Grace got out her phone.

”Any sudden moves and I’m gonna call the cops!” Grace said.

But as they searched the entire house, they realised that they were the only people present, and everything was as they’d left it.

“We must be going crazy!” Dwight said. “I can’t lose my mind. I’ll lose my credibility as a shrink.”

”Relax, honey,” Grace said. “We’ll resolve this, somehow. Don’t worry.”

Knowing for certain that they were alone in the house, Dwight instructed his wife to relax in the living room whilst he made them both a delicious meal.

The next day, Dwight and Grace decided to sift through the attic in case they discover something linked to the history of the house.

After a few hours of sifting through junk, they made a note to throw away later. They finally found a dusty cardboard box that seemed to answer all their questions.

Dusty old documents dating back to the 18th century filled it, along with black and white Victorian photos that were clearly forgotten about over time.

”We should give Ben these once we’re done,” Dwight said, referring to a historian friend of his he and Grace met at Oxford, who lived in Cornwall. “He’d have a field day.”

After a while, they found a photo that shook Dwight to the core.

It was of a young girl with straw like bond hair, a cheap looking raggedy dress, and small black boots. In her left hand, a stuffed monkey toy.

”That’s the monkey in the shed, isn’t it?” Grace said.

”Sure is,” Dwight said. “And that’s the girl my client claimed was in the living room.”

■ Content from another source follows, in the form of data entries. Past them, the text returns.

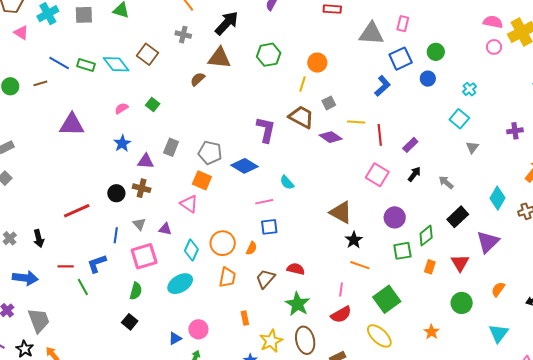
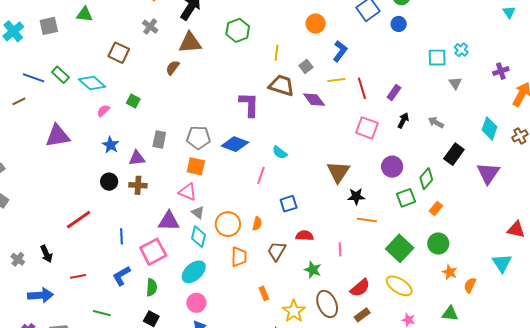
gray cross: (183, 35) -> (150, 27), turned 35
orange circle: (317, 63) -> (316, 24), moved
cyan diamond: (116, 64) -> (92, 83), moved
green rectangle: (86, 65) -> (60, 75), turned 36
blue L-shape: (383, 86) -> (340, 51), moved
cyan cross: (469, 89) -> (461, 50), moved
cyan square: (459, 119) -> (437, 58), turned -30
purple cross: (515, 131) -> (501, 71), moved
purple diamond: (331, 137) -> (314, 100), turned 30
black circle: (116, 193) -> (109, 182), moved
pink line: (264, 202) -> (261, 176), turned -48
brown triangle: (341, 212) -> (338, 172), turned 45
gray triangle: (139, 224) -> (198, 213), moved
blue square: (269, 227) -> (289, 204), moved
purple triangle: (165, 229) -> (169, 221), size x1.6
black star: (354, 240) -> (356, 196), turned -30
red triangle: (460, 263) -> (516, 230), moved, turned -36
blue L-shape: (97, 264) -> (121, 276), moved
orange rectangle: (430, 267) -> (436, 208), turned 32
green line: (83, 287) -> (102, 313), moved, turned -36
orange semicircle: (498, 289) -> (470, 285), moved
pink line: (341, 290) -> (340, 249), moved
green circle: (462, 303) -> (438, 244), moved
green star: (297, 304) -> (313, 270), size x0.7
red semicircle: (341, 315) -> (360, 288), moved
pink circle: (198, 329) -> (196, 303), moved
cyan triangle: (499, 333) -> (502, 263), moved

”Really? Geez.” Grace said.

”As nuts as it sounds, I think we may actually have unleashed an unquiet spirit from the garden shed,” Dwight said.

”So what do we do?” Grace said. “Move house?”

”No,” Dwight said. “We get rid of that monkey.”

Dwight and Grace burned the stuffed monkey on a bonfire in the garden that very night.

”Maybe we should’ve just given it to the museum?” Grace said.

“Nah. The toy had negative forces entwined within it,” Dwight said. “The only way to destroy them is to destroy the source.”

“I wouldn’t necessarily call a young a ‘negative force’,” Grace said.

“No. But clearly the ghost wasn’t at rest,” Dwight said. “Hopefully she is now.”

Dwight and Grace spend the rest of the night in silence until the monkey was nothing but a pile of ashes.

Then they put the fire out and went to bed.

Unquiet spirits never bothered Dwight and Grace in their house again. Sure, they had several experiences of the paranormal elsewhere, but nothing in their own house.

To be on the safe side, they decided to raise the old shed to the ground and replace it with a new building not connected to a traumatic past.

They found out where the girl who had briefly haunted them was buried and visited her grave in the churchyard across the road of their house once a week for a quiet moment of remembrance.

But the monkey, they decided, was best forgotten.